Data records —
____

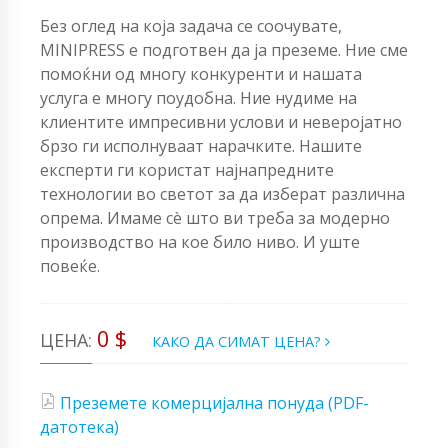
Без оглед на која задача се соочувате,
MINIPRESS е подготвен да ја преземе. Ние сме
помоќни од многу конкуренти и нашата
услуга е многу поудобна. Ние нудиме на
клиентите импресивни услови и неверојатно
брзо ги исполнуваат нарачките. Нашите
експерти ги користат најнапредните
технологии во светот за да изберат различна
опрема. Имаме сè што ви треба за модерно
производство на кое било ниво. И уште
повеќе.
0 $
ЦЕНА:
КАКО ДА СИМАТ ЦЕНА?
Преземете комерцијална понуда (PDF-
датотека)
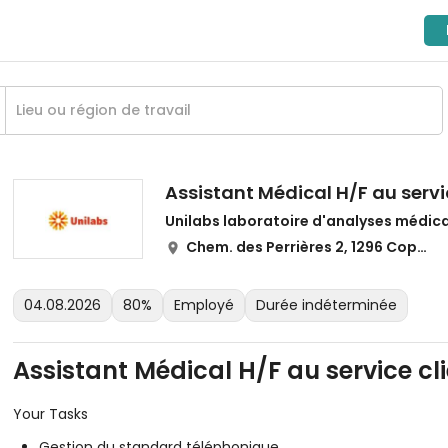
Assistant Médical H/F au servi
Unilabs laboratoire d'analyses médic
Chem. des Perrières 2, 1296 Coppet
04.08.2026
80%
Employé
Durée indéterminée
Assistant Médical H/F au service cl
Your Tasks
Gestion du standard téléphonique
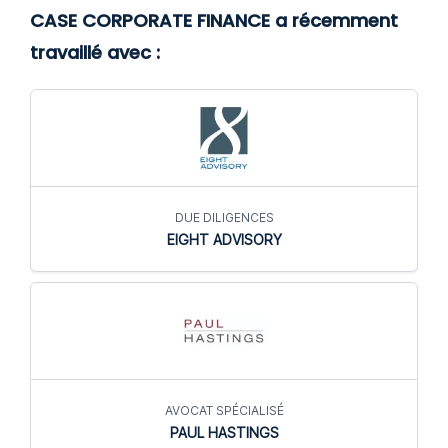
CASE CORPORATE FINANCE a récemment
travaillé avec :
DUE DILIGENCES
EIGHT ADVISORY
AVOCAT SPÉCIALISÉ
PAUL HASTINGS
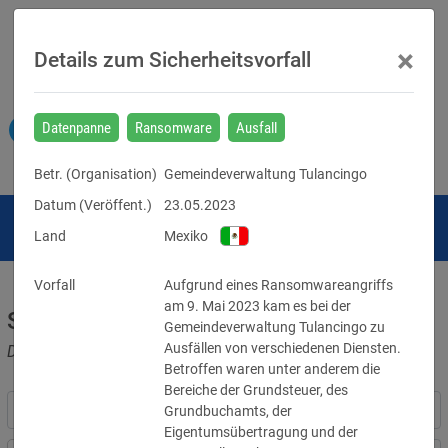
×
Details zum Sicherheitsvorfall
Datenpanne
Ransomware
Ausfall
Betr. (
Organisation
)
Gemeindeverwaltung Tulancingo
Datum (Veröffent.)
23.05.2023
Land
Mexiko
Vorfall
Aufgrund eines Ransomwareangriffs 
am 9. Mai 2023 kam es bei der 
Sicherheitsvorfälle
Gemeindeverwaltung Tulancingo zu 
Ausfällen von verschiedenen Diensten. 
Datenpannen, Cyber-Angriffe und Schwachstellen
Betroffen waren unter anderem die 
Bereiche der Grundsteuer, des 
Grundbuchamts, der 
Eigentumsübertragung und der 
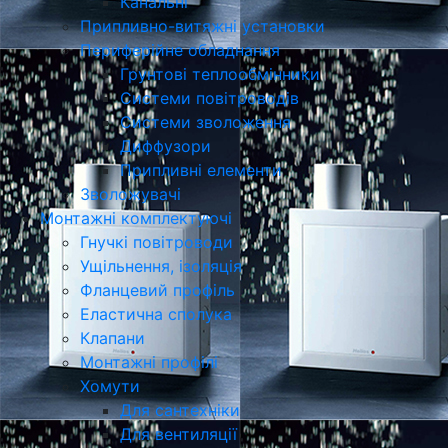
Канальні
Припливно-витяжні установки
Периферійне обладнання
Грунтові теплообмінники
Системи повітроводів
Системи зволоження
Диффузори
Припливні елементи
Зволожувачі
Монтажні комплектуючі
Гнучкі повітроводи
Ущільнення, ізоляція
Фланцевий профіль
Еластична сполука
Клапани
Монтажні профілі
Хомути
Для сантехніки
Для вентиляції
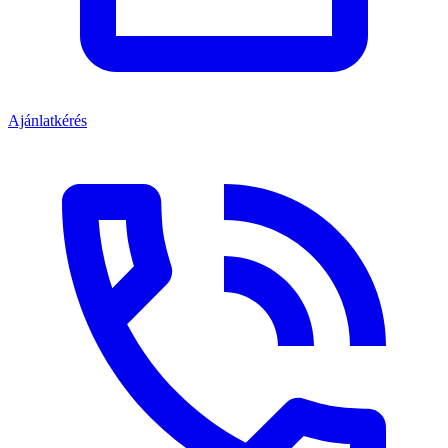
Ajánlatkérés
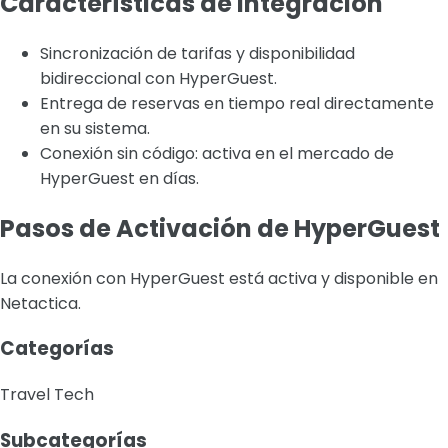
Características de Integración
Sincronización de tarifas y disponibilidad
bidireccional con HyperGuest.
Entrega de reservas en tiempo real directamente
en su sistema.
Conexión sin código: activa en el mercado de
HyperGuest en días.
Pasos de Activación de HyperGuest
La conexión con HyperGuest está activa y disponible en
Netactica.
Categorías
Travel Tech
Subcategorías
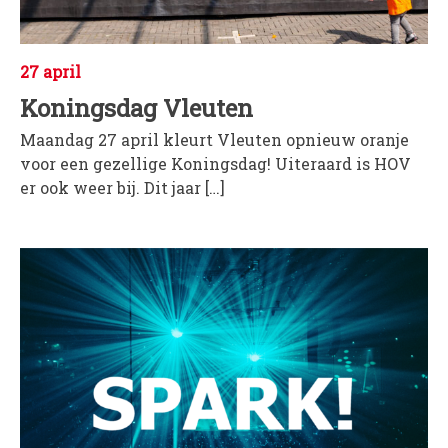
27 april
Koningsdag Vleuten
Maandag 27 april kleurt Vleuten opnieuw oranje
voor een gezellige Koningsdag! Uiteraard is HOV
er ook weer bij. Dit jaar […]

____

Task —
Restate exactly, and only, the lines from the one that holds "Details zum Sicherheitsvorfall" down to the last line of the material above. Omit the pictures.

Answer to the problem —
Details zum Sicherheitsvorfall
Datenpanne
Ransomware
Ausfall
Betr. (
Organisation
)
Gemeindeverwaltung Tulancingo
Datum (Veröffent.)
23.05.2023
Land
Mexiko
Vorfall
Aufgrund eines Ransomwareangriffs 
am 9. Mai 2023 kam es bei der 
Sicherheitsvorfälle
Gemeindeverwaltung Tulancingo zu 
Ausfällen von verschiedenen Diensten. 
Datenpannen, Cyber-Angriffe und Schwachstellen
Betroffen waren unter anderem die 
Bereiche der Grundsteuer, des 
Grundbuchamts, der 
Eigentumsübertragung und der 
Канальні
Припливно-витяжні установки
Периферійне обладнання
Грунтові теплообмінники
Системи повітроводів
Системи зволоження
Диффузори
Припливні елементи
Зволожувачі
Монтажні комплектуючі
Гнучкі повітроводи
Ущільнення, ізоляція
Фланцевий профіль
Еластична сполука
Клапани
Монтажні профілі
Хомути
Для сантехніки
Для вентиляції
Ajánlatkérés
Características de Integración
Sincronización de tarifas y disponibilidad
bidireccional con HyperGuest.
Entrega de reservas en tiempo real directamente
en su sistema.
Conexión sin código: activa en el mercado de
HyperGuest en días.
Pasos de Activación de HyperGuest
La conexión con HyperGuest está activa y disponible en
Netactica.
Categorías
Travel Tech
Subcategorías
27 april
Koningsdag Vleuten
Maandag 27 april kleurt Vleuten opnieuw oranje
voor een gezellige Koningsdag! Uiteraard is HOV
er ook weer bij. Dit jaar […]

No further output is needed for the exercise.